In webinar slides explaining its new priorities, the CLC promised to draw on the expertise of the Construction Industry Council’s (CIC) Green Construction Board to “drive action” around achieving net zero.
Minimising whole life carbon impacts of projects, in particular by looking at steel and cement use in buildings, was one of the pillars of the Green Construction Board’s ‘Construct Zero’ nine priorities.
Rolling out the acceleration of zero emission vehicles at contractors is another focus which the CLC is adopting under its new three-year focus.
The CLC also said it will look to play a role in helping the sector improve building safety by supporting the delivery of the ‘Golden Thread’, which was introduced as part of the Building Safety Act earlier this year.
The ‘Golden Thread’ supports the collection of key information to help workers understand how to keep buildings safe via an information management system to ensure the information is accurate, easily understandable, accessible to those who need it, and up to date.
Speaking to Construction News about this priority, CLC co-chair Mark Reynolds said: “Building safety is a real issue for the industry. We have got to champion that for the industry [and to ensure] high quality developments.
“It’s going to be a bumpy journey over the next few years, [but] we need to help industry navigate through that. It is easy to say, ‘follow the building regs’. [However], it’s hard for the industry to follow what that means.”

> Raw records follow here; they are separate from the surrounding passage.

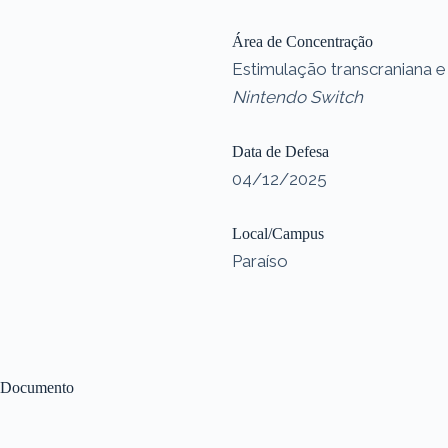
Área de Concentração
Estimulação transcraniana e
Nintendo Switch
Data de Defesa
04/12/2025
Local/Campus
Paraíso
Documento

Reynolds also highlighted the CLC’s need to improve training for the industry and said it would “hold ourselves to account” on this point.
“Skills is really about making sure we have the ability and capacity to deliver the economic growth. You wouldn’t ask an athlete to go and perform if they didn’t train,” he said.
Reynolds said the CLC will move competency from its building safety strand of work and put it under the skills umbrella in order to reflect the importance of that agenda.
He also said that the new strategy contains less emphasis on exports and trade than previously.
“That was a key pillar in the 2013 CLC strategy,” he said. “We didn’t really push it during Andy’s tenure, and this time we have agreed to take the out of our agenda. The Department for International Trade is doing a good job on that, we don’t need to duplicate it.”
Along with its four priorities, the CLC recognised “more immediate challenges” faced by the sector and pledged to address these areas. They include mitigating impacts of inflation and business sustainability and insolvency issues.
The CLC will appoint a new board to provide strategic direction to the council and ensure the CLC, government and industry are set up for delivery.
It also announced plans to recruit “industry sponsors and young ambassadors” to sit within its new structure, who will enable the group to increase its engagement with senior business leaders across the sector.